Operational Monitoring
Status: PLANNED — The
collector_runstable,/api/v1/system/statusendpoint, and System Status UI page are not yet implemented. This document is the design specification for Polo's self-monitoring.
Polo monitors itself. Its own infrastructure (Lambdas, ClickHouse) should be tagged with polo:purpose=polo-infrastructure and appear in the hierarchy. The System Status page will show operational health at a glance.
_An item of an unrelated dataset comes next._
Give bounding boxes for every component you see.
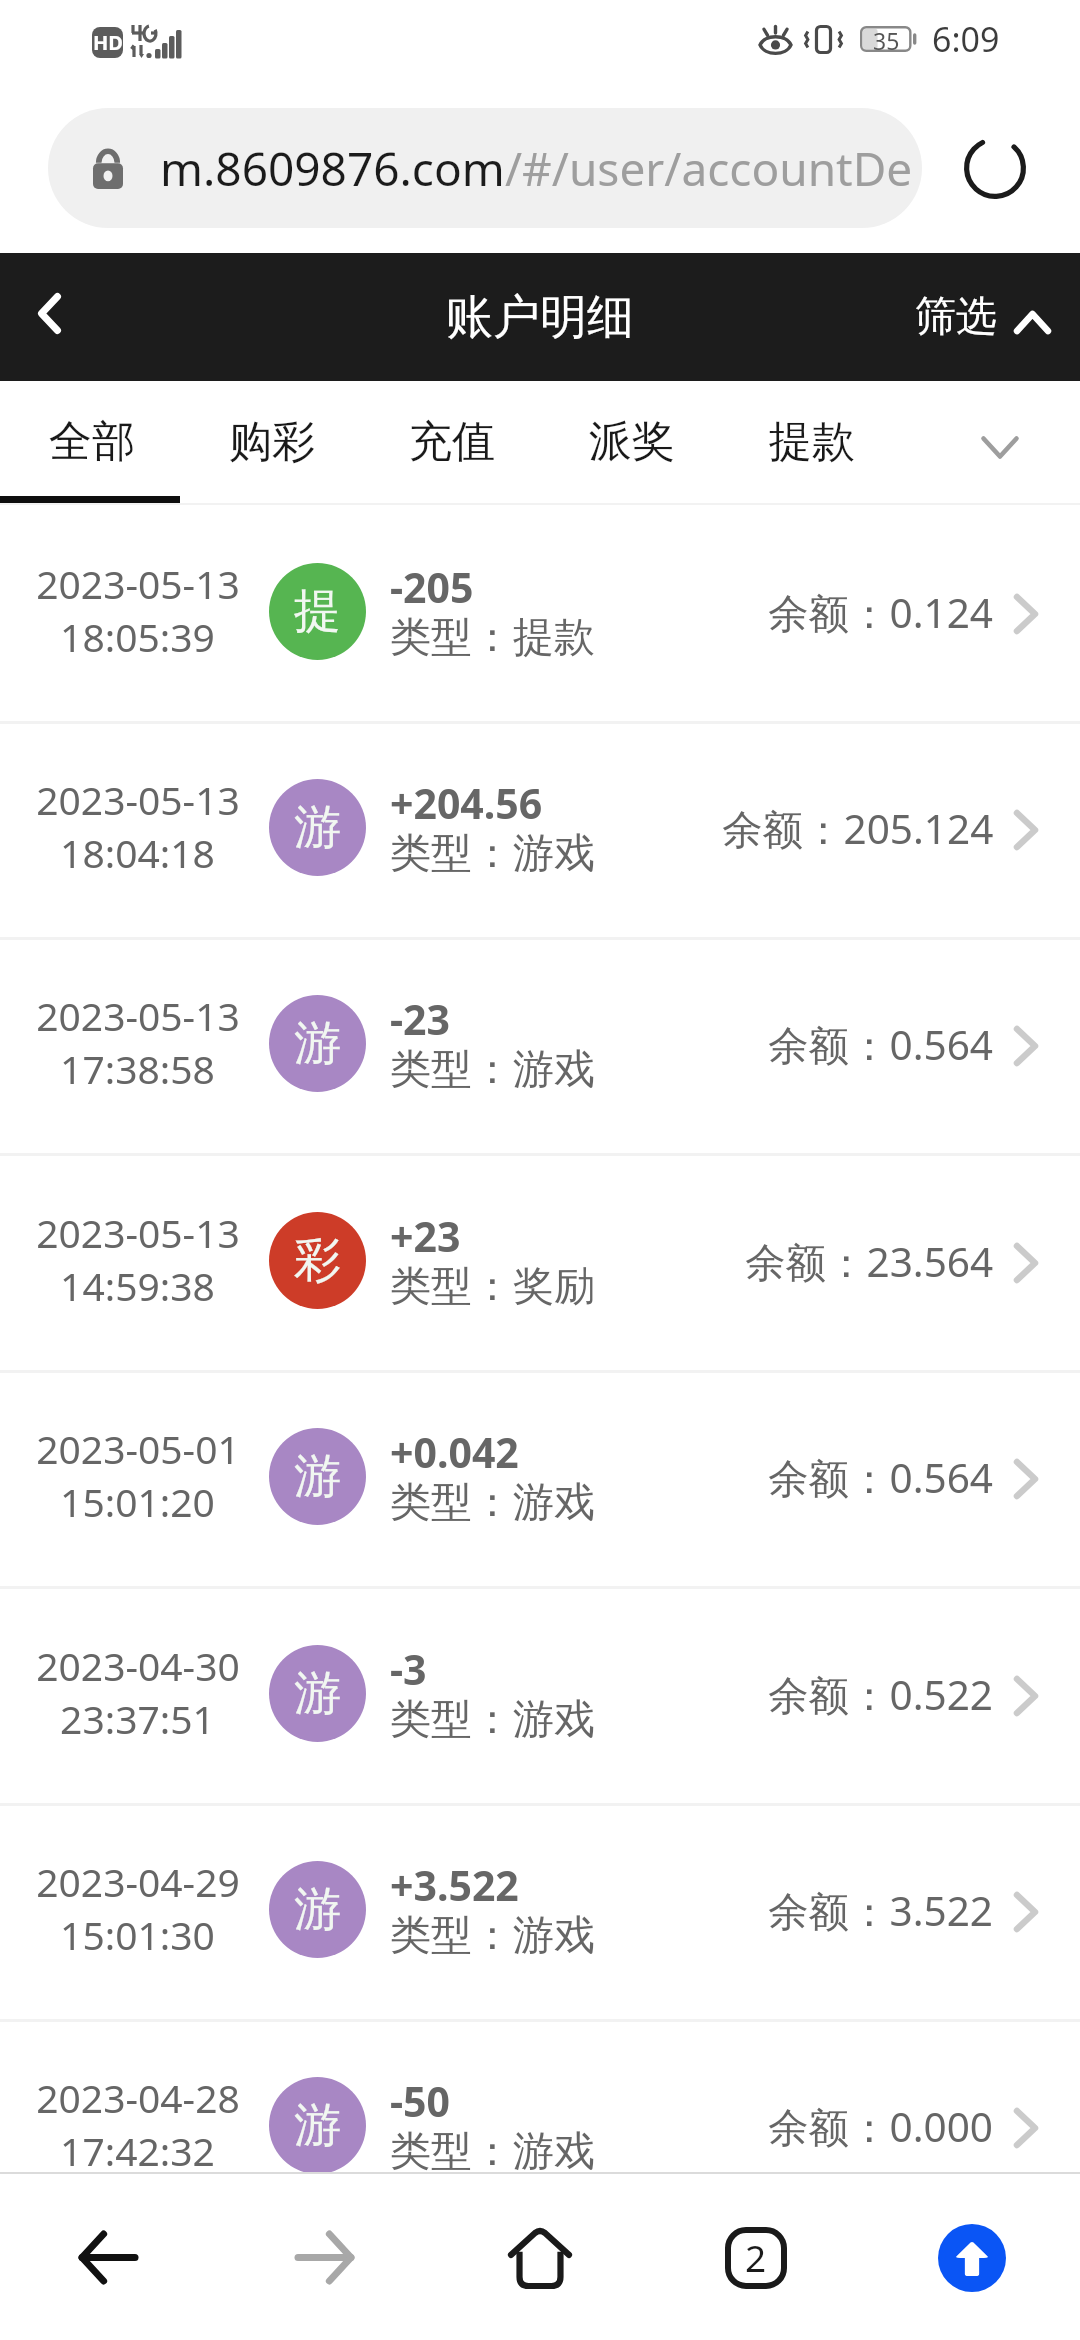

Collector Health: polo.collector_runs
Every collector writes a row at the end of each run:
CREATE TABLE polo.collector_runs
(
run_id UUID DEFAULT generateUUIDv4(),
collector LowCardinality(String),
aws_account_id LowCardinality(String),
aws_region LowCardinality(String),
started_at DateTime64(3),
completed_at DateTime64(3),
status LowCardinality(String), -- 'succeeded', 'failed', 'partial'
events_produced UInt32,
rows_inserted UInt32,
error String DEFAULT '',
duration_ms UInt32
)
ENGINE = MergeTree()
ORDER BY (collector, started_at)
TTL started_at + INTERVAL 90 DAY;
Freshness monitoring
Each collector has an expected interval. If it hasn't run successfully in 2× that interval, it's stale:
SELECT
collector,
max(completed_at) AS last_run,
dateDiff('minute', max(completed_at), now()) AS minutes_ago,
argMax(status, completed_at) AS last_status,
argMax(error, completed_at) AS last_error
FROM polo.collector_runs
GROUP BY collector
HAVING minutes_ago > 60 -- adjust per collector's expected interval
ORDER BY minutes_ago DESC;
Dependency sequencing
The hierarchy_builder checks that config collectors completed recently before running:
SELECT max(completed_at)
FROM polo.collector_runs
WHERE collector IN ('config_ec2', 'config_ebs', 'config_network')
AND status = 'succeeded'
AND completed_at > now() - INTERVAL 20 MINUTE;
Account Coverage
From aws_accounts:
SELECT
polo_status,
count() AS account_count,
groupArray(account_name) AS accounts
FROM polo.aws_accounts FINAL
GROUP BY polo_status;
Accounts in pending_setup or no_access appear as warnings. Accounts not scanned in 24h generate alerts.
System Status UI Page
/system shows:
- Collector grid: One card per collector showing last run time, status (green/amber/red), duration, event count, and last error
- Account coverage: Table of accounts by status, with red highlight for
no_accessandpending_setup - ClickHouse health: Disk usage, query latency (p50/p95/p99), active queries count
- SQS health: Queue depth, dead-letter queue depth (should be 0)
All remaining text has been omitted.